Il ministro Giancarlo Giorgetti l’ha definito «coraggiosa», ma la legge di Bilancio appare a molti una manovra senza identità, in cui è a stento riconoscibile la veemenza delle posizioni di una destra che è cresciuta soprattutto all’opposizione del governo Draghi. Salvo per un aspetto, in realtà non secondario: il taglio al reddito di cittadinanza.
La vera norma manifesto della manovra è quella che divide i percettori di reddito, quindi i poveri, nelle categorie degli “occupabili” e dei “non occupabili”.
Per i primi – è il messaggio – la pacchia è finita. Perché, s’intende, il reddito di cittadinanza altro non è che un incentivo per i pigri, che della propria condizione di indigenza non hanno altri da incolpare che se stessi.
Nell’avversione ideologica a questo strumento sembra manifestarsi in massimo grado la logica di governo della povertà che ha dominato l’ultimo quarantennio: Disciplinare i poveri, come recita il titolo di un saggio di alcuni anni fa di Joe Soss, Richard Fording, Sanford Schram, da poco tradotto in italiano dall’editore Mimesis.
Da un lato, l’esigenza di contrarre la spesa pubblica spinge una destra insieme identitaria e mercatista a screditare il ricorso ai sussidi, moralizzando il discorso pubblico sulla povertà con richiami alla buona volontà, ai comportamenti virtuosi, al merito come porta d’accesso al benessere.

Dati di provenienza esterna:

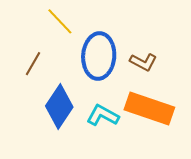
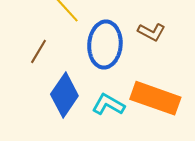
brown L-shape: (143, 62) -> (152, 32), moved

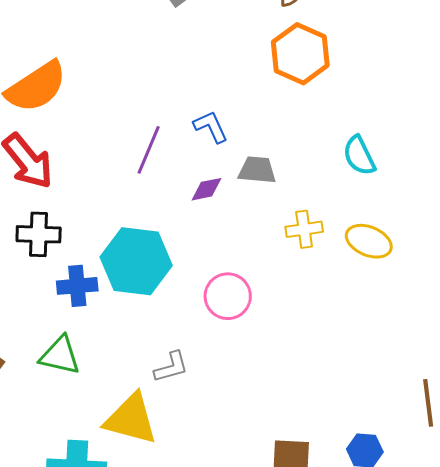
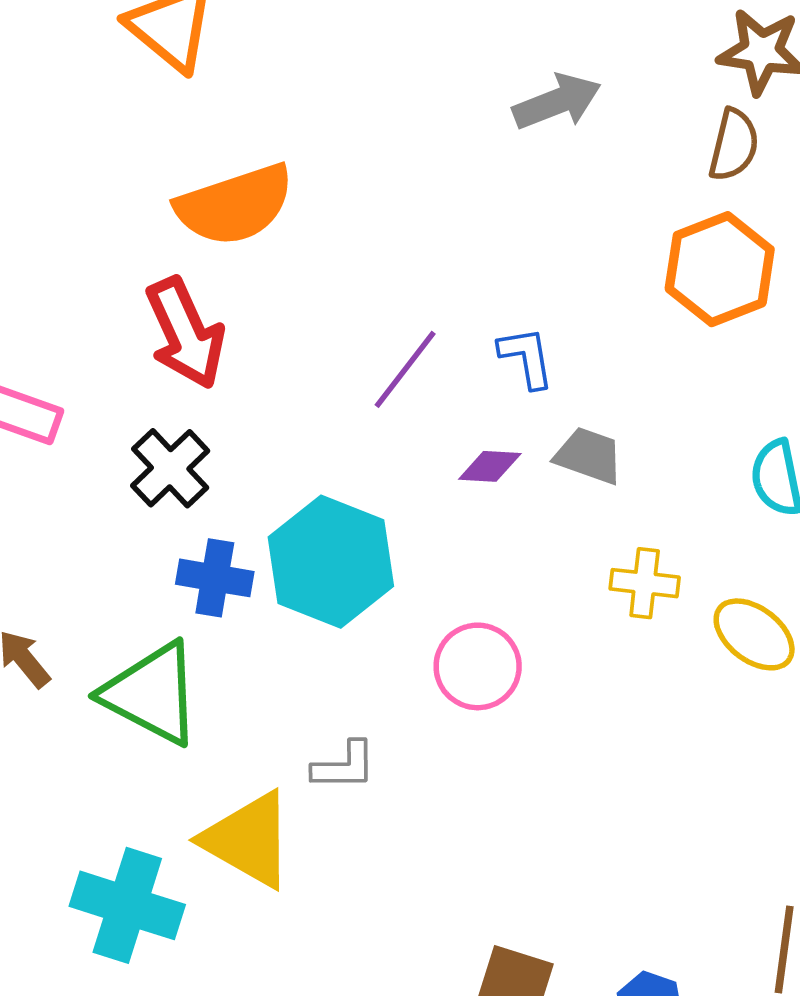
black cross: (39, 234) -> (170, 468), turned 30
green triangle: (60, 355) -> (152, 694), size x1.4

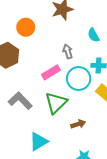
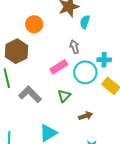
cyan semicircle: (93, 35) -> (85, 22), moved, turned 48
green triangle: (56, 103) -> (64, 96), size x0.6

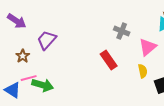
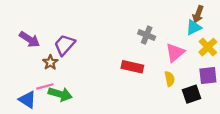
purple arrow: (17, 21) -> (30, 39), moved
brown star: (23, 56) -> (50, 62), moved
red rectangle: (109, 60) -> (132, 67), turned -42

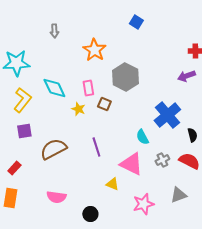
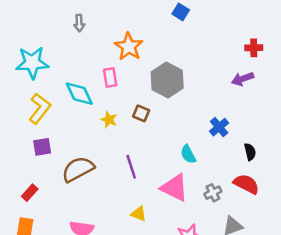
pink rectangle: (88, 88) -> (110, 78), moved
blue cross: (167, 115) -> (219, 127), size x0.6
gray cross: (162, 160) -> (213, 193), moved
yellow triangle: (112, 184) -> (139, 214), moved

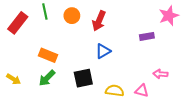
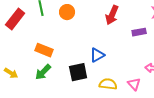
red arrow: (99, 21) -> (112, 15), moved
blue triangle: (103, 51) -> (97, 55), moved
pink triangle: (142, 91) -> (134, 84), turned 32

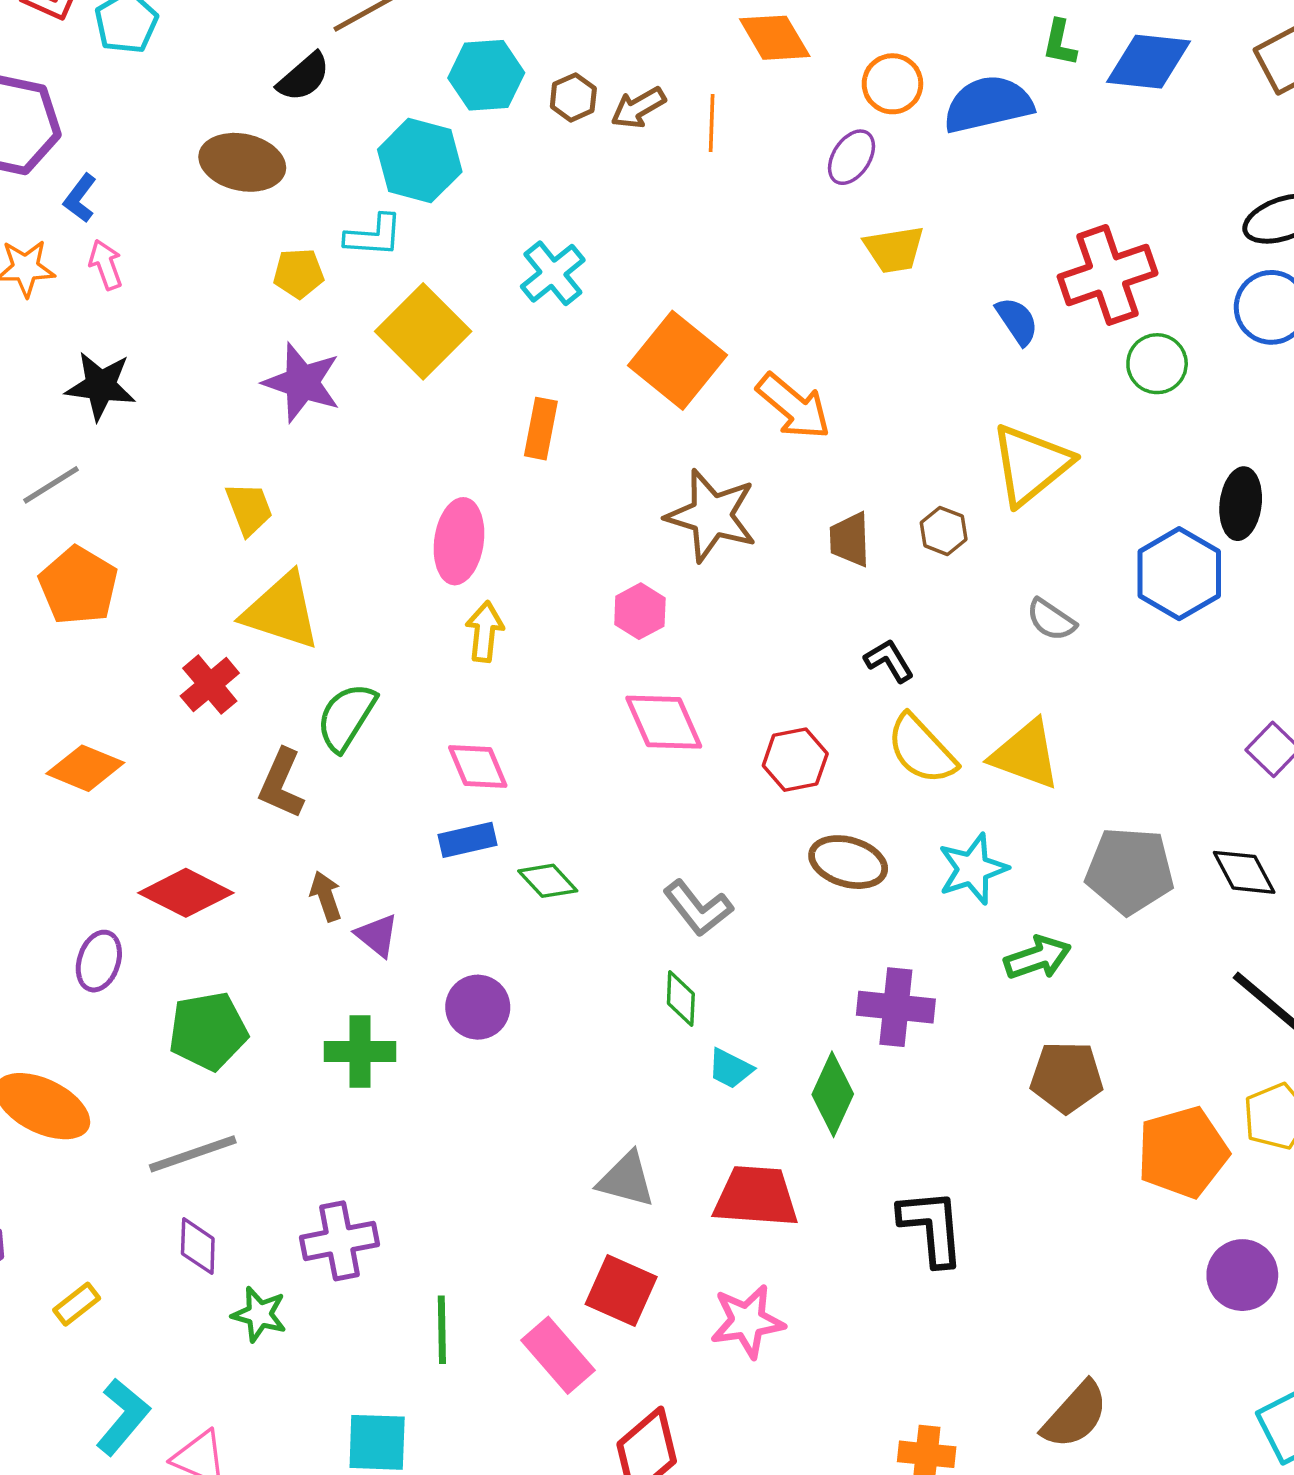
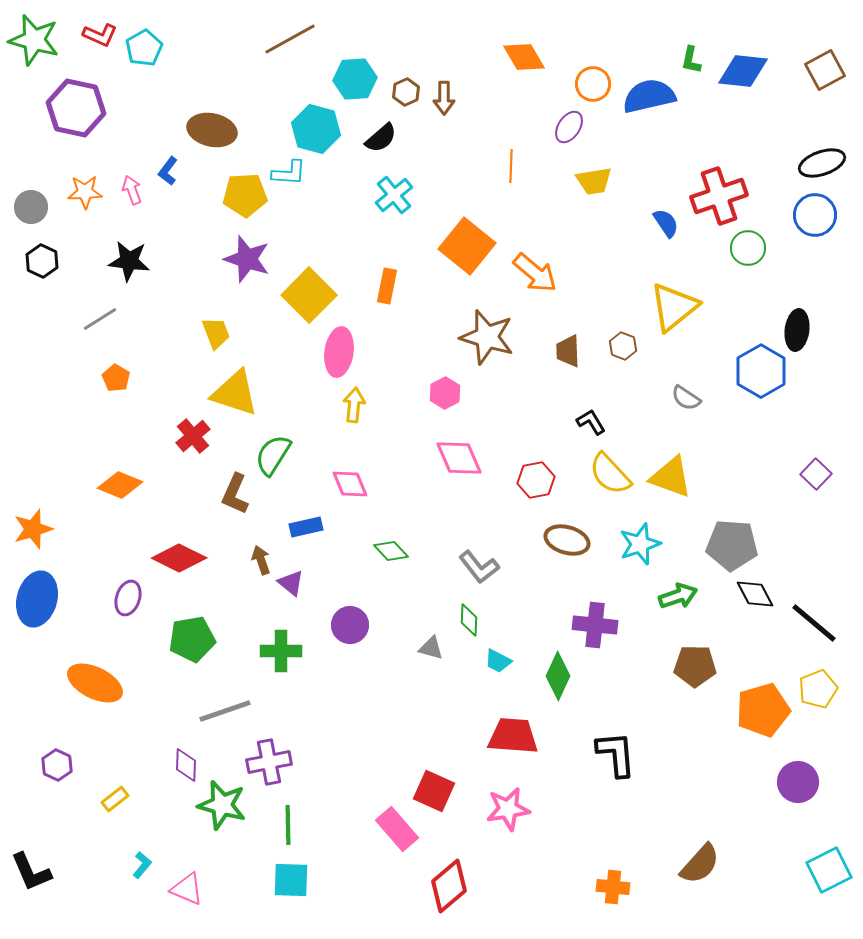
black semicircle: (304, 77) -> (381, 138), moved
brown arrow: (638, 108) -> (444, 98), turned -60
orange line: (712, 123) -> (511, 166), moved
blue L-shape: (80, 198) -> (168, 171), moved
yellow pentagon: (299, 273) -> (245, 195), size x1.5
yellow square: (423, 331) -> (309, 295), moved
orange pentagon: (78, 586) -> (116, 378), size x0.6
blue rectangle: (468, 840) -> (306, 527), moved
black diamond: (1244, 872) -> (755, 594), moved
gray line: (193, 1154) -> (225, 711), moved
gray triangle: (626, 1180) -> (431, 648), moved, size x0.7
green star: (259, 1314) -> (222, 805), size x1.5
green line: (442, 1330) -> (288, 825), moved
cyan L-shape: (123, 1417) -> (142, 865), size x0.6

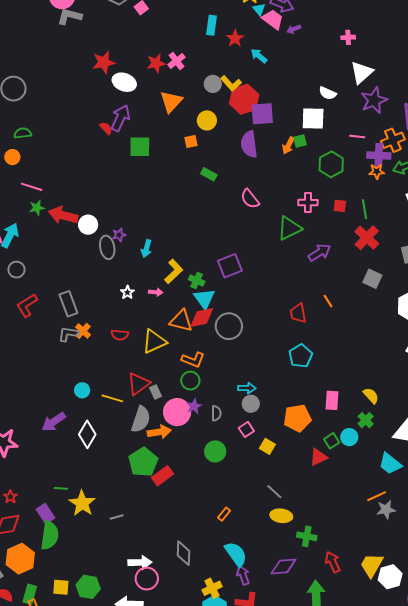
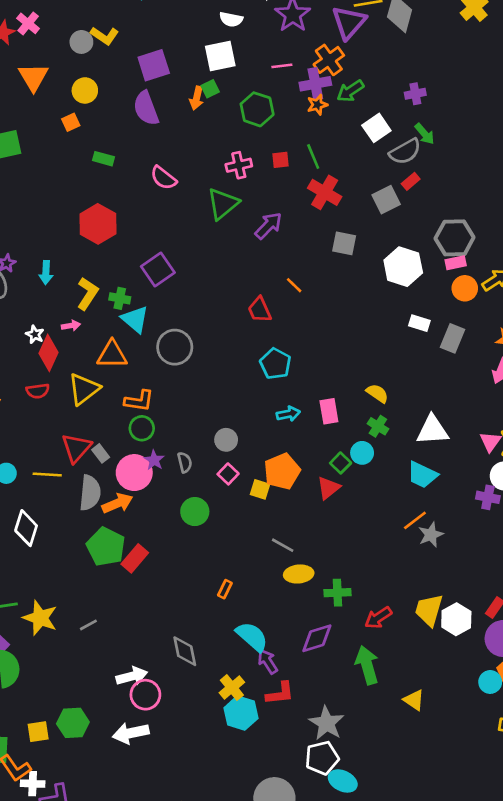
red hexagon: (244, 99) -> (98, 224), moved
red diamond: (202, 318) -> (49, 353), moved, turned -40
cyan arrow: (247, 388) -> (288, 414), moved
orange pentagon: (297, 418) -> (282, 471), moved
red arrow: (333, 562) -> (378, 618), turned -85

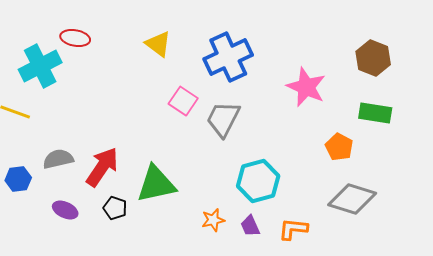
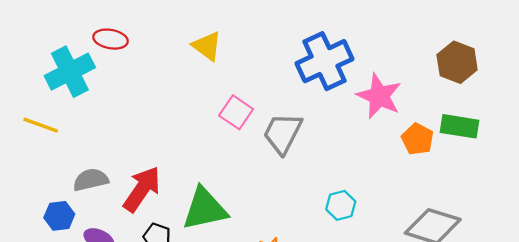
blue cross: (228, 57) -> (325, 61), moved
orange pentagon: (339, 147) -> (418, 139), moved
blue hexagon: (18, 179) -> (59, 216), moved
cyan hexagon: (258, 181) -> (341, 205), moved, size x0.6

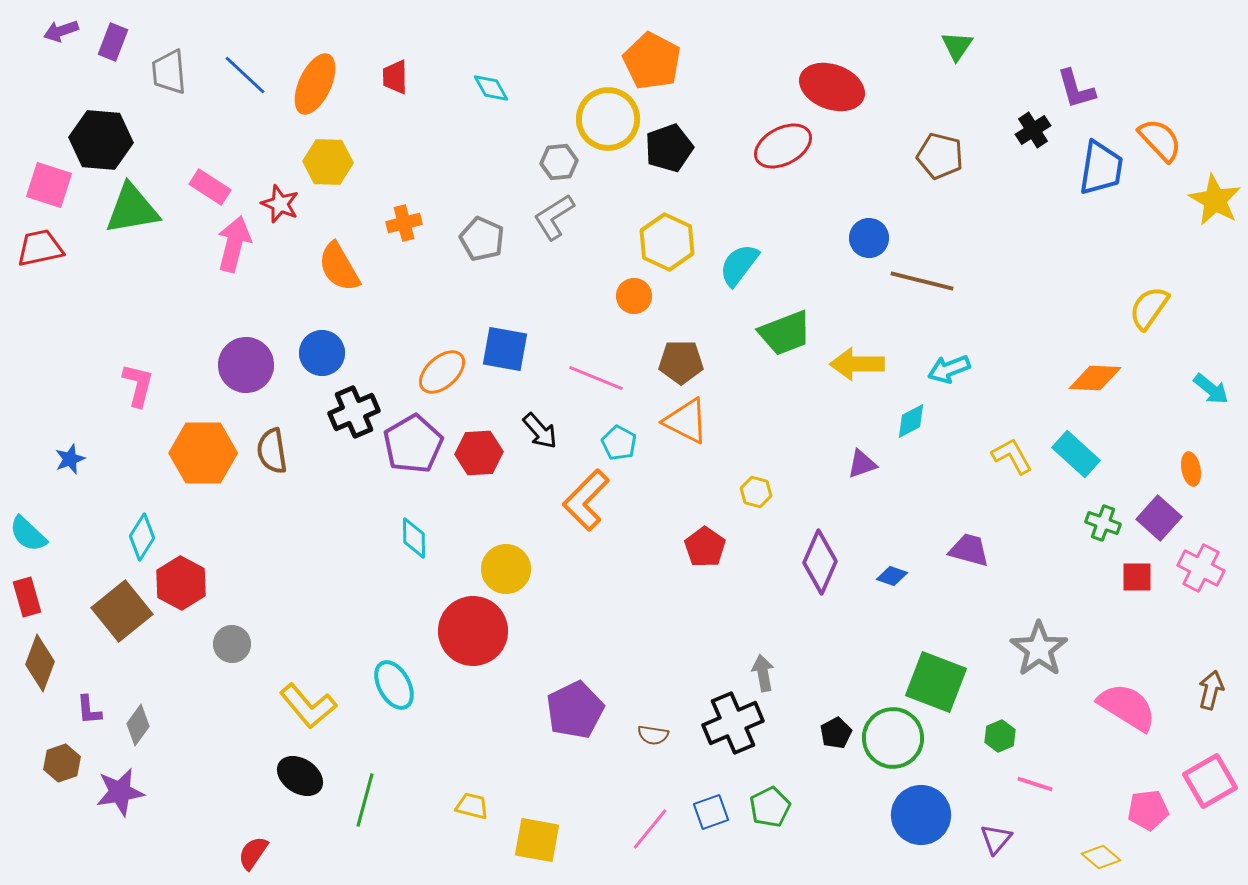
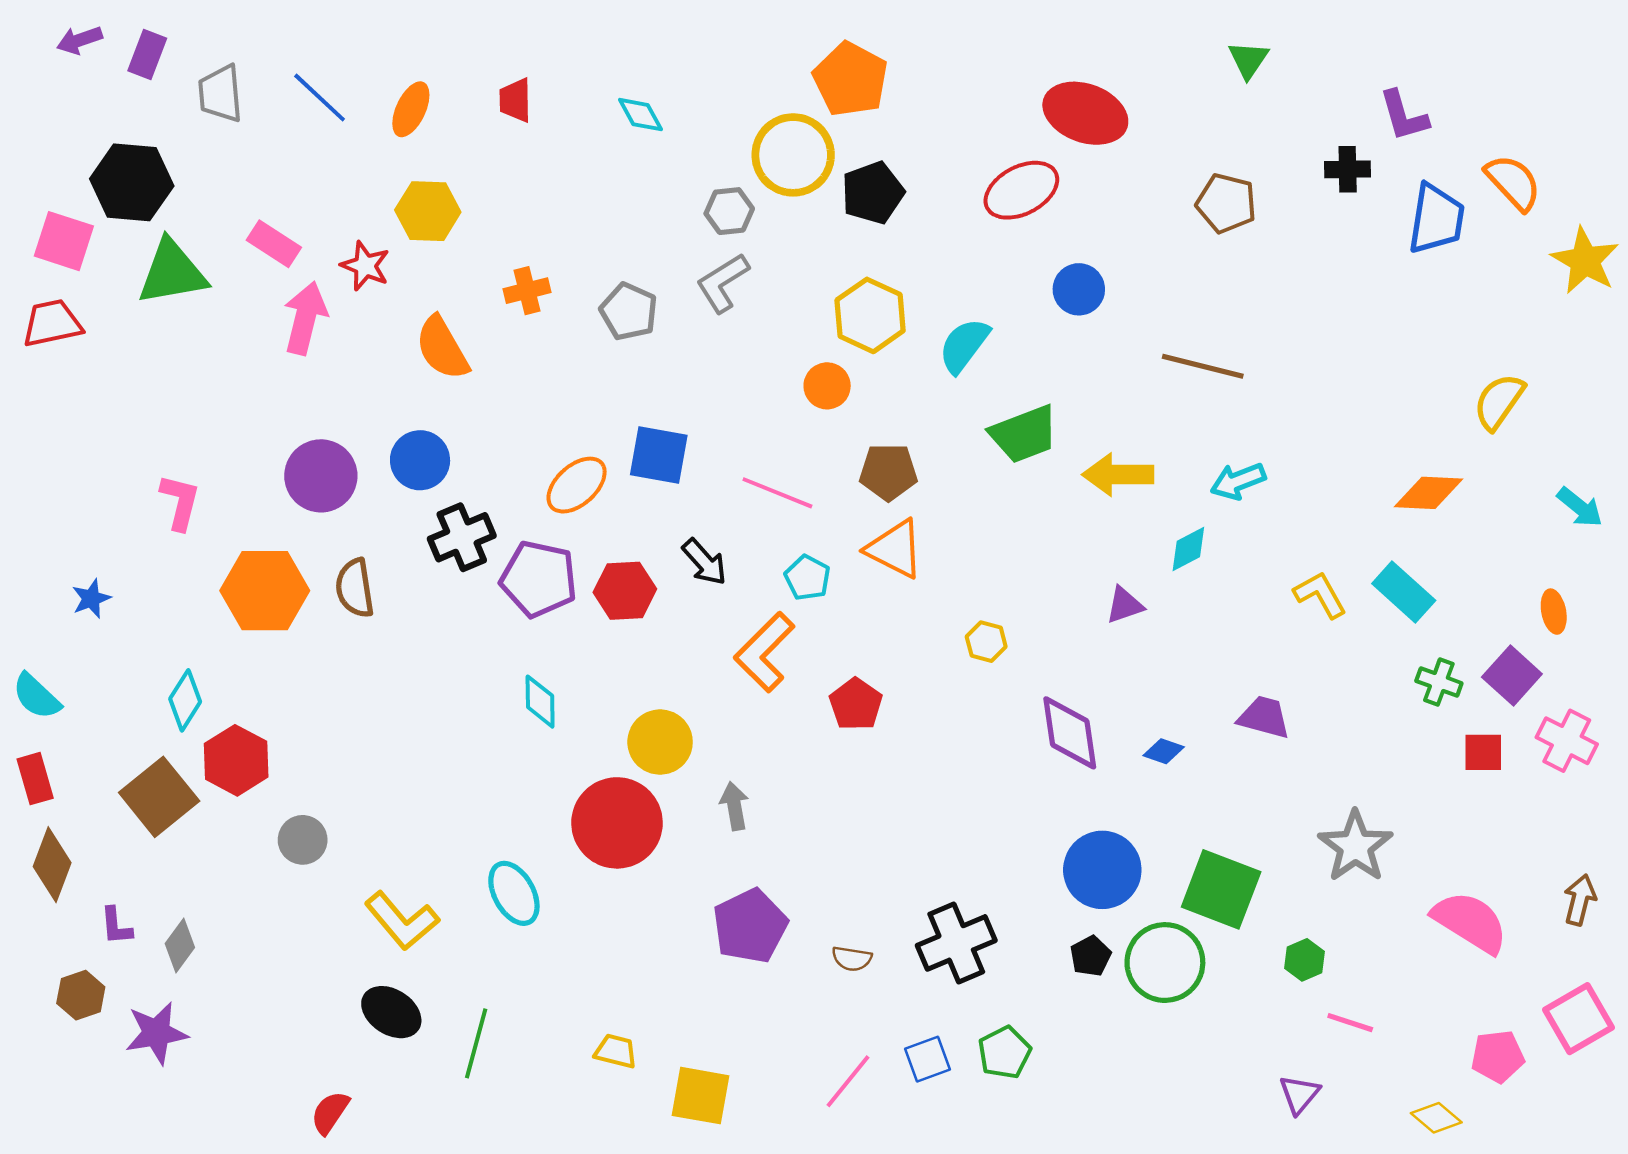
orange ellipse: (315, 84) -> (411, 109), size x0.7
black cross: (1033, 130) -> (1348, 169), turned 32
blue circle: (869, 238) -> (1079, 289), moved
purple pentagon: (413, 444) -> (539, 579), turned -30
red pentagon: (705, 547) -> (856, 704), moved
purple diamond: (820, 562) -> (1070, 733), turned -32
gray arrow: (763, 673) -> (734, 806), moved
blue circle: (921, 815) -> (1102, 870), moved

Significativo è, in questo senso, il tentativo del ministro dell’Istruzione Giuseppe Valditara di escludere dal reddito di cittadinanza chi non ha completato il ciclo di studi inferiore. Rimosse le cause sociali della dispersione scolastica, anche questa è trasformata in un demerito individuale, a cui consegue una legittima sanzione.
Dall’altro lato, la promozione del lavoro, condita di richiami alla sua “dignità”, è perseguita attraverso condizionalità così stringenti da rendere le peggiori occupazioni, le più precarie e meno retribuite, più accessibili del sussidio, dunque obbligate.
Si può vedere questo orientamento riflesso anche nell’intenzione di legare al reddito di cittadinanza il decreto flussi per lavoratori e lavoratrici straniere: le quote di ingresso, ha affermato Matteo Piantedosi, verranno calcolate sulla base di quanti “occupabili” potranno, in prima istanza, andare a coprire la carenza di manodopera.
Per quei lavori, s’intende, che negli ultimi decenni sono stati svolti principalmente da stranieri e che (ora che la pacchia è finita) potranno invece impiegare gli immeritevoli percettori di sussidi.
La difesa sovranista dell’identità nazionale si salda così alla guerra contro gli ultimi, alla dottrina neoliberista del taglio spesa sociale, e al lessico della responsabilità individuale come giustificazione per le diseguaglianze.
Ciò che sparisce interamente dal quadro è l’impegno per un welfare universalista, non soggetto a logiche identitarie, paternalistiche o autoritarie.